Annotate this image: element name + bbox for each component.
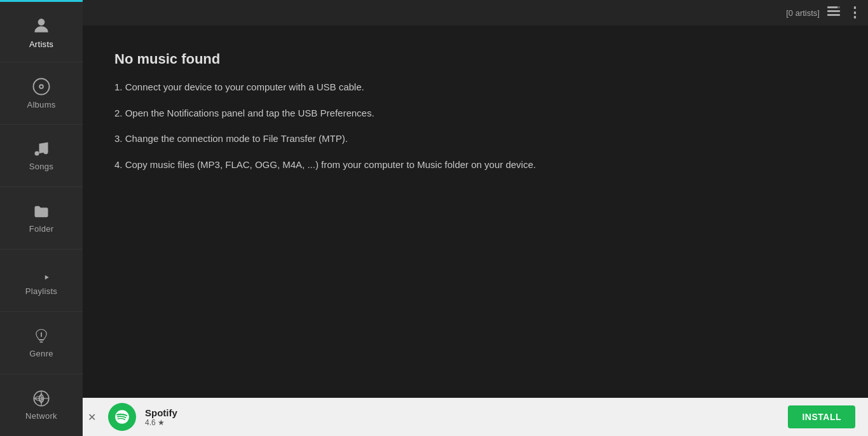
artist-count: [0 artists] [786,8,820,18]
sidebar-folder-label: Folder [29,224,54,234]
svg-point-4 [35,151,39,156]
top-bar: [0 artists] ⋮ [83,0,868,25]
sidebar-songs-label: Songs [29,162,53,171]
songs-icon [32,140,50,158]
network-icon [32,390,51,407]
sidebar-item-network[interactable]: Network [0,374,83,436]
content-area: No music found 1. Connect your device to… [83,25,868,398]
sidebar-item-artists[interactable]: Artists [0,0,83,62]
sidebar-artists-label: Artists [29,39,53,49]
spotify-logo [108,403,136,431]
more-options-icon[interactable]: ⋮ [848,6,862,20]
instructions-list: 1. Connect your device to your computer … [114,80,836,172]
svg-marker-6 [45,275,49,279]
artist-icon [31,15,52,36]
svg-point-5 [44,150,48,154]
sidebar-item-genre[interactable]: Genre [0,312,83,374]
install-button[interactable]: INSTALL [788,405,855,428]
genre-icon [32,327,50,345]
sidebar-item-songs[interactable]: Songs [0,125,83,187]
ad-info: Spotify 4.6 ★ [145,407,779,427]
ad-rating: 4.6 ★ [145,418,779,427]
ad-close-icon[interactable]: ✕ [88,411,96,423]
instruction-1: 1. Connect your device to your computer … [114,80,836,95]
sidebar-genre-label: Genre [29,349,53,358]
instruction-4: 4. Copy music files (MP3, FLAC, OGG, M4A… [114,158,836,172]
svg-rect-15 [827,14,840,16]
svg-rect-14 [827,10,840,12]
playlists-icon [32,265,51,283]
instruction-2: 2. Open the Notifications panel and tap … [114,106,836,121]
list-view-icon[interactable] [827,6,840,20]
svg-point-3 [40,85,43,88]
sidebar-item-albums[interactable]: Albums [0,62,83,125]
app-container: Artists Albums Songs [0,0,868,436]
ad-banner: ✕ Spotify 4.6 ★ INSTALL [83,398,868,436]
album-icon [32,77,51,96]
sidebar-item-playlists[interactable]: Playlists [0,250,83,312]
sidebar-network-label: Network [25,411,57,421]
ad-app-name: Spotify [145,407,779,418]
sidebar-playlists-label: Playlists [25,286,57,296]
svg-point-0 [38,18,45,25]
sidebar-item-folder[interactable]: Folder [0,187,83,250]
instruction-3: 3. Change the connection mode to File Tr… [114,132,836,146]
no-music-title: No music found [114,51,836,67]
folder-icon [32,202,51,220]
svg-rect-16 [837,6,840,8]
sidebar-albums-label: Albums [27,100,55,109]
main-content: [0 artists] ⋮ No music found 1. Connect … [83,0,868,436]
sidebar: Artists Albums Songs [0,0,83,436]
☆ ☆ ☆ ☆
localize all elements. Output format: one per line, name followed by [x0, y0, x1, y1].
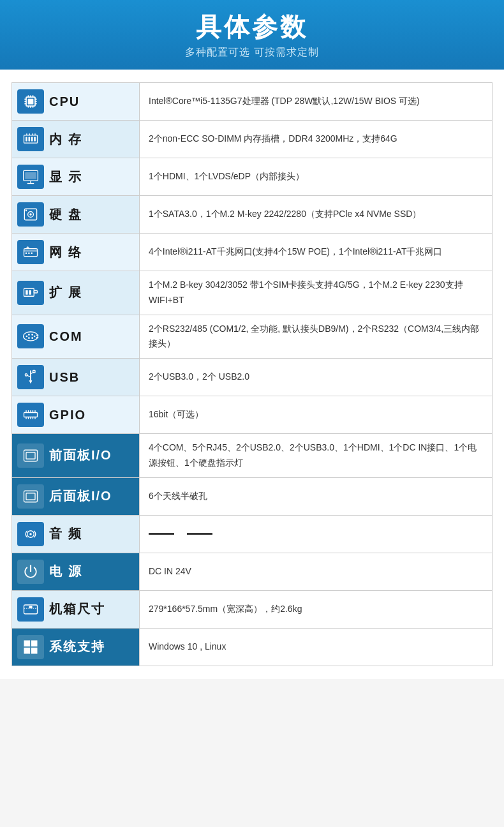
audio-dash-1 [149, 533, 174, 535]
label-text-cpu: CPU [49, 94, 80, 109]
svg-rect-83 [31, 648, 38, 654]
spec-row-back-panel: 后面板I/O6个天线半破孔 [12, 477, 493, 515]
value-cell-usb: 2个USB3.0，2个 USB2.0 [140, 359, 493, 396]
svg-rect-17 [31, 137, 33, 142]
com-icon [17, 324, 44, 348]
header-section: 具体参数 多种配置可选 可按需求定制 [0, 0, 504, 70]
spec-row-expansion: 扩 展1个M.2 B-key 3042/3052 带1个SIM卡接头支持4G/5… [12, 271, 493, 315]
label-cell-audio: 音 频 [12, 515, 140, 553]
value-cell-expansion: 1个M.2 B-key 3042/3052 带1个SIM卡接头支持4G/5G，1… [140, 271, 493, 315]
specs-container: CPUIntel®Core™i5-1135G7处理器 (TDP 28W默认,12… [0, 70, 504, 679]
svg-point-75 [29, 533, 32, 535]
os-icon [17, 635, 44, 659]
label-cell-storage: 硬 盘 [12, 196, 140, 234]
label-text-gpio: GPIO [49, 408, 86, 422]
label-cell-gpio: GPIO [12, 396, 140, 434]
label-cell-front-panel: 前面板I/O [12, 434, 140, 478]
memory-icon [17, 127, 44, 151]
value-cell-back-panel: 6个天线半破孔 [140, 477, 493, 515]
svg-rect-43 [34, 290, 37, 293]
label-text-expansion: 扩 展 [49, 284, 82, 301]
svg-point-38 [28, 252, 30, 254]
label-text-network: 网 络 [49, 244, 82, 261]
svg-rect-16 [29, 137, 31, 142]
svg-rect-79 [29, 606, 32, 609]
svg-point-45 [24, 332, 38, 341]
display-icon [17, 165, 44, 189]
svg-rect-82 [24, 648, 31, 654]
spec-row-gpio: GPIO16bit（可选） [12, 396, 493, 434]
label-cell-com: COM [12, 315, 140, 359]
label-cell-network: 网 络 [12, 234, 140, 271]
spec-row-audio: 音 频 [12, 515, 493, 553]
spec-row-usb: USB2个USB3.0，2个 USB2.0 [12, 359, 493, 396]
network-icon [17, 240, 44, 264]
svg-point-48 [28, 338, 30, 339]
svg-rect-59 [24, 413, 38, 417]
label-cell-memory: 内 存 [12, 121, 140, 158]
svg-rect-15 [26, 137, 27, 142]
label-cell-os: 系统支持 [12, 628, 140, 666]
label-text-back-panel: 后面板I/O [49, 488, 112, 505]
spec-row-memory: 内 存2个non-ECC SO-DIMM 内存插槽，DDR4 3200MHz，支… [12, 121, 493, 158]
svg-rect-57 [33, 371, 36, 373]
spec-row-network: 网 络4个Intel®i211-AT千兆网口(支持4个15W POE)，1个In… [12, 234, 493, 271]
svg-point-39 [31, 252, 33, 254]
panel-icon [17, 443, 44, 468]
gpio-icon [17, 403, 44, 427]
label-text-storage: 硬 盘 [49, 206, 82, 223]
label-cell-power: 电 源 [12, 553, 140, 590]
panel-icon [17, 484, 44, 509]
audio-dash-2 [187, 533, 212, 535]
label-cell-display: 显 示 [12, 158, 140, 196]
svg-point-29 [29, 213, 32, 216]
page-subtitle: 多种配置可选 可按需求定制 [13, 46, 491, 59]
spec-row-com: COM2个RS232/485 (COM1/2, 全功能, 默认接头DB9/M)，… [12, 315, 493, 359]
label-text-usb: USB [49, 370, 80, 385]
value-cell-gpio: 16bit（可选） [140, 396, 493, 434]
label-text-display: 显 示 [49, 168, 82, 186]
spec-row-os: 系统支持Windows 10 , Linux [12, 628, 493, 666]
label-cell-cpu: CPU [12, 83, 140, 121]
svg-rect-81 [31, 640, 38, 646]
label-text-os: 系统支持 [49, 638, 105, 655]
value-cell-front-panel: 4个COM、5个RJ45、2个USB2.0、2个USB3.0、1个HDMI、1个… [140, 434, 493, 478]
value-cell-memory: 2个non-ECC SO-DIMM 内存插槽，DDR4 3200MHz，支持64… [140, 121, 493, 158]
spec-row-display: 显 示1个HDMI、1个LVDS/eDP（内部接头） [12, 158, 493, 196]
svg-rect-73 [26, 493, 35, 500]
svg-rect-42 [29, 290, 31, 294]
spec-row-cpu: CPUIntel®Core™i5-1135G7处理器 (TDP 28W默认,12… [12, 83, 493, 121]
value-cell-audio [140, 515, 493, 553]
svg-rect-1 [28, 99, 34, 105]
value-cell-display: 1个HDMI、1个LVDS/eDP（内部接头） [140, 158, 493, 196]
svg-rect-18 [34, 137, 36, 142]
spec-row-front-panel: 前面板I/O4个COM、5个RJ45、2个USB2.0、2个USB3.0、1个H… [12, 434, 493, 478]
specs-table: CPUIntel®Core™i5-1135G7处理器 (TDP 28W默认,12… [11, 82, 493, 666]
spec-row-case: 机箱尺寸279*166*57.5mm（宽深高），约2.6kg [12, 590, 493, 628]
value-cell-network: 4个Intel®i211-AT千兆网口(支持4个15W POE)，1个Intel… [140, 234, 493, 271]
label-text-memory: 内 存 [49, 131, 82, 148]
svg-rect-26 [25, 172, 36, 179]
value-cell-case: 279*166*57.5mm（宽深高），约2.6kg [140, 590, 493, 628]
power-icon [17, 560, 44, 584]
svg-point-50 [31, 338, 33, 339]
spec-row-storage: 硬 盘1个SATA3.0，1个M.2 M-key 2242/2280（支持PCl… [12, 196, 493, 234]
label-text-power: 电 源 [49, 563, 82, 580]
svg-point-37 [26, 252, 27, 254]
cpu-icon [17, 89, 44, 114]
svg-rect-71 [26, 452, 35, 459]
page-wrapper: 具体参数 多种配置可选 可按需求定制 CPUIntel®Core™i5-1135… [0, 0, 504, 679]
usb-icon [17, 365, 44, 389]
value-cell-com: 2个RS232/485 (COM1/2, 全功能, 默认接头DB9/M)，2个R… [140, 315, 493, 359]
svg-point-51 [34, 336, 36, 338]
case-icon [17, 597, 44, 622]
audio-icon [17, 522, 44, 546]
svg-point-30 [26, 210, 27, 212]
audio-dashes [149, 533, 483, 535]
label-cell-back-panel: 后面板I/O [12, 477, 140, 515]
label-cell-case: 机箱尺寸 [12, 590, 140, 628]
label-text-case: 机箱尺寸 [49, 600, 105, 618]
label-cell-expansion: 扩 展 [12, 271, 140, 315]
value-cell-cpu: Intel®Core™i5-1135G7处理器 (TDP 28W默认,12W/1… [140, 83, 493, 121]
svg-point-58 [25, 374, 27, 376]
☆ ☆ ☆ ☆
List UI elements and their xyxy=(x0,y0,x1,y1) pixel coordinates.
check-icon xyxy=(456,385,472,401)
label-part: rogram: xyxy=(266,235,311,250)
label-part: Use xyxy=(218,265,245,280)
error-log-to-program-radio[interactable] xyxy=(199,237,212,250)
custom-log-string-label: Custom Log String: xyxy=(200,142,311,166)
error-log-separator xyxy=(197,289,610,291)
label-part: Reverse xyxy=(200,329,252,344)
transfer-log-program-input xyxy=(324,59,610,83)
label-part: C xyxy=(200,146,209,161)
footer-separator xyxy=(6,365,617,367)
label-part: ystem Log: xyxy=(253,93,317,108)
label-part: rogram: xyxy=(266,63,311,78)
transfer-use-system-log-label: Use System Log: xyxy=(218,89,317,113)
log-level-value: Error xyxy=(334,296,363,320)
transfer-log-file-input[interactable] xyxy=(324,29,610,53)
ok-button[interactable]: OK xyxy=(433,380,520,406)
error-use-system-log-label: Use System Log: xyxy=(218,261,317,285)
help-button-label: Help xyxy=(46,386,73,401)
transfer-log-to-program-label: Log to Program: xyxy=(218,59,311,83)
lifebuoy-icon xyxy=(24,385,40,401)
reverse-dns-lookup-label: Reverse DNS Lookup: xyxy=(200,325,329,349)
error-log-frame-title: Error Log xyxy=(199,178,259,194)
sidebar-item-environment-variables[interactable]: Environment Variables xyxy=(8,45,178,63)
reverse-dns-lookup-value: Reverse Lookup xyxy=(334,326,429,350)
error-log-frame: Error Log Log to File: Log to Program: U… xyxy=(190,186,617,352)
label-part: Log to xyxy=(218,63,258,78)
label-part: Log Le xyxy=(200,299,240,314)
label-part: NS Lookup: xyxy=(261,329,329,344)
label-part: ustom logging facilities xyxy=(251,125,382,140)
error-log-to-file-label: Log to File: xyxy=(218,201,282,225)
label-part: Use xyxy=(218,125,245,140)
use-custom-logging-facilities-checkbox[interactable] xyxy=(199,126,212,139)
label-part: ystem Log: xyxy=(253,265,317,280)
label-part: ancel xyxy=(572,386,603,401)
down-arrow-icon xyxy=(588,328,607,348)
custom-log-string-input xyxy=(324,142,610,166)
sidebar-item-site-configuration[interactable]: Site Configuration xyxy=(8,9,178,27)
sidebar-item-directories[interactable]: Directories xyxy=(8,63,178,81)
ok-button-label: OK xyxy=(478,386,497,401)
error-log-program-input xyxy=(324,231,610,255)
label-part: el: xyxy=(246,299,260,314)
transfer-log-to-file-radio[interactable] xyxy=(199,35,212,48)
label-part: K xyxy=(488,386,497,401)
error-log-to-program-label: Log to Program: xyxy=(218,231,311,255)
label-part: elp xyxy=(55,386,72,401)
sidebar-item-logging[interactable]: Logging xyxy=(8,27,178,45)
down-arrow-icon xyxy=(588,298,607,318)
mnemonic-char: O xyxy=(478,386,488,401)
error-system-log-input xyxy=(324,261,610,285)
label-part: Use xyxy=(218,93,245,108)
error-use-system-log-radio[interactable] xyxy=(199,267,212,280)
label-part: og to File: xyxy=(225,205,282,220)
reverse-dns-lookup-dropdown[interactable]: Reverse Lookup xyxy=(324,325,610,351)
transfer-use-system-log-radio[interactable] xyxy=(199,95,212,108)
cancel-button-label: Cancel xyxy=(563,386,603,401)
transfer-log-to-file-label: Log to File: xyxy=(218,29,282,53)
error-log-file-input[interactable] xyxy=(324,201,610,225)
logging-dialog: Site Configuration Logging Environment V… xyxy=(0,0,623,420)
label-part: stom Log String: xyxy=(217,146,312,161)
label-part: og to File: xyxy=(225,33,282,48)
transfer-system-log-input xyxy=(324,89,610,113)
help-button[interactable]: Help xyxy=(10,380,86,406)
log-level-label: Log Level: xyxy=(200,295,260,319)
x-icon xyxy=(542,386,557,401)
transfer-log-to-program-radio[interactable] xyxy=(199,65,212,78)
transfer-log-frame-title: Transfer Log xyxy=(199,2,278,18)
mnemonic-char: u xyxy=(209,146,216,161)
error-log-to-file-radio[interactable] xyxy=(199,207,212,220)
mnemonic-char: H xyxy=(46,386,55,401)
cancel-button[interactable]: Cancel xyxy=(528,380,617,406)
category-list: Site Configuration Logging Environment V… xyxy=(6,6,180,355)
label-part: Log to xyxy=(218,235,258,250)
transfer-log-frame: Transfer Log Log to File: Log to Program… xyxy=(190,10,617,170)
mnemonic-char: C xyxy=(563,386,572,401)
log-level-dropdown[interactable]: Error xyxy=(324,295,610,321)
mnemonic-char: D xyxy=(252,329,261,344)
☆ ☆ ☆ ☆
# ASSIGNMENT
Return every line of the entries above that the string "found" appears in.

# ANSWER BOX
content-area: No music found 1. Connect your device to… [83,25,868,398]
no-music-title: No music found [114,51,836,67]
main-content: [0 artists] ⋮ No music found 1. Connect … [83,0,868,436]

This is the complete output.